EXERCISE PROMPT
Check every line below, and copy those that include "werden".

MATERIAL FOR THIS EXERCISE
--------------------

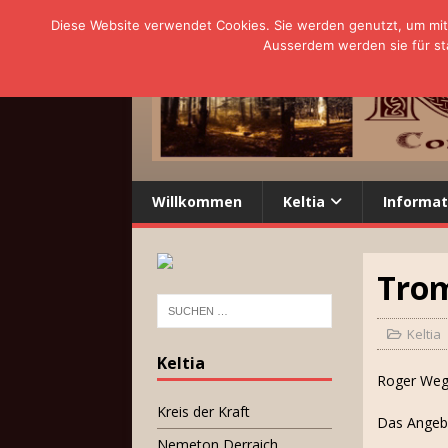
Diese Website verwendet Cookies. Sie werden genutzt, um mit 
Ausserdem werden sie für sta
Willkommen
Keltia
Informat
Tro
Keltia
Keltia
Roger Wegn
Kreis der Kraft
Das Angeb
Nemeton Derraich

--------------------

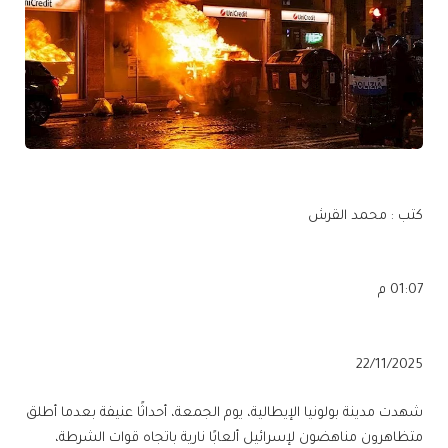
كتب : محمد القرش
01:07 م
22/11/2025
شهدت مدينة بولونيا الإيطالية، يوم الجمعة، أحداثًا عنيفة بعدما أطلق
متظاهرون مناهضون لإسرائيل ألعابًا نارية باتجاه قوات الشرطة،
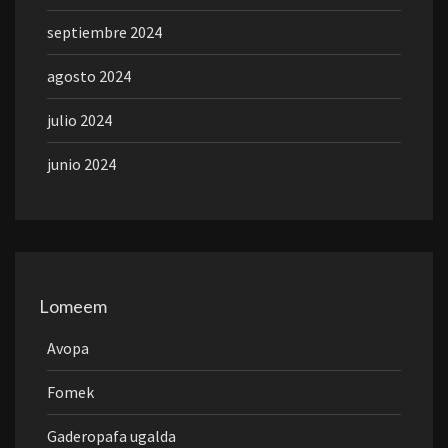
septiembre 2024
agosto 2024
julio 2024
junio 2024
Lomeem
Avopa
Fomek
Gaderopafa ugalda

--------------------

RESPONSE AREA
Diese Website verwendet Cookies. Sie werden genutzt, um mit 
Ausserdem werden sie für sta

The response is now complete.